Later, the Chinese carried on the effort. As the St. Petersburg Independent reported on 2/12/1981, the Chinese repeated Ivanov’s first experiment, and it actually worked. A three member team, including Ji Yongxiang, got a female chimp pregnant. The article doesn’t mention whether this was achieved through the turkey baster technique or the “Who Lies More?” routine.

Once again, political trouble doomed the project. He got arrested during the Chinese Cultural Revolution, and the pregnant chimp died of neglect. He indicated willingness to resume, which would be useful in creating a workforce customized for specialized tasks.

Was Ji Yongxiang blowing smoke, or am I a monkey’s uncle?

Ivanov’s motivation

So the major remaining question was why. Perhaps demonstrating the sanctity of human life wasn’t exactly a huge big priority. As one account puts it:

According to Moscow newspapers, Stalin told the scientist: “I want a new invincible human being, insensitive to pain, resistant and indifferent about the quality of food they eat.”

Still, until the original newspapers can be identified and cited, consider all that to be apocryphal. Reginald Urch’s book The Rabbit King Of Russia does indeed cite a couple of newspaper articles from Leningrad, dated 11/27/1925 and 12/5/1925. He summarized:

The task of the Ivanov expedition was simple. It was to go to the Congo and, if possible, induce the French Pasteur station working there under Professor Calmette to assist the Bolshevist scientists to catch a number of female chimpanzee apes. After this, Ivanov and his staff would endeavor to fertilize the apes by artificial methods and bring back the mothers with their little human apes to gladden the hearts of the anti-God Society in Soviet Russia and prove that “There is no God.”

The New Scientist article goes in depth on the possible motives, giving the following as the most likely:

The high-ranking Bolsheviks who backed Ivanov were intellectuals who saw science as a means of realising their dream of a socialist utopia. “Politicians could change the political system, nationalise industries and turn farms into vast collectives—but the task of transforming people was entrusted to scientists,” says Etkind. “The aim was to match people to the socialist design of Soviet society.”

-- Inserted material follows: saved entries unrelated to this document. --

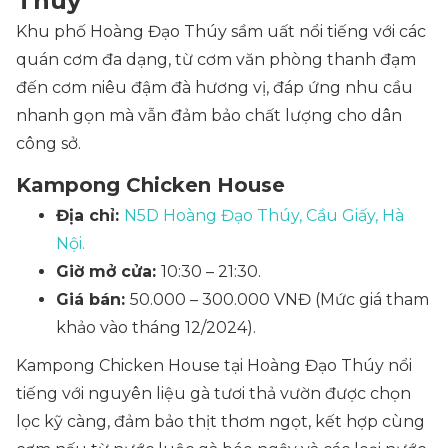
Thúy
Khu phố Hoàng Đạo Thúy sầm uất nổi tiếng với các
quán cơm đa dạng, từ cơm văn phòng thanh đạm
đến cơm niêu đậm đà hương vị, đáp ứng nhu cầu
nhanh gọn mà vẫn đảm bảo chất lượng cho dân
công sở.
Kampong Chicken House
Địa chỉ:
N5D Hoàng Đạo Thúy, Cầu Giấy, Hà
Nội.
Giờ mở cửa:
10:30 – 21:30.
Giá bán:
50.000 – 300.000 VNĐ (Mức giá tham
khảo vào tháng 12/2024).
Kampong Chicken House tại Hoàng Đạo Thúy nổi
tiếng với nguyên liệu gà tươi thả vườn được chọn
lọc kỹ càng, đảm bảo thịt thơm ngọt, kết hợp cùng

One way to do that was through “positive eugenics”, using [artificial insemination] to speed up the spread of desirable traits—a willingness to live and work communally, for instance—and to get rid of “primitive” traits such as competitiveness, greed and the desire to own property. “There were many projects aimed at changing humanity,” Etkind says. “Ivanov’s was the most extreme but if he succeeded then that would show that humans could be changed in radical and creative ways.”

Most eugenicists at the time wanted to promote high intelligence and prevent a population explosion of people perpetually dependent on the government. The Communist version of eugenics apparently didn’t share that goal. Actually, crossbreeding people with apes would be an efficient way of producing a population too dull to question government policies or the sociopolitical status quo.

Trying to manipulate the gene pool to produce compliant citizens, born to conform to leftist goals… why does that sound so familiar?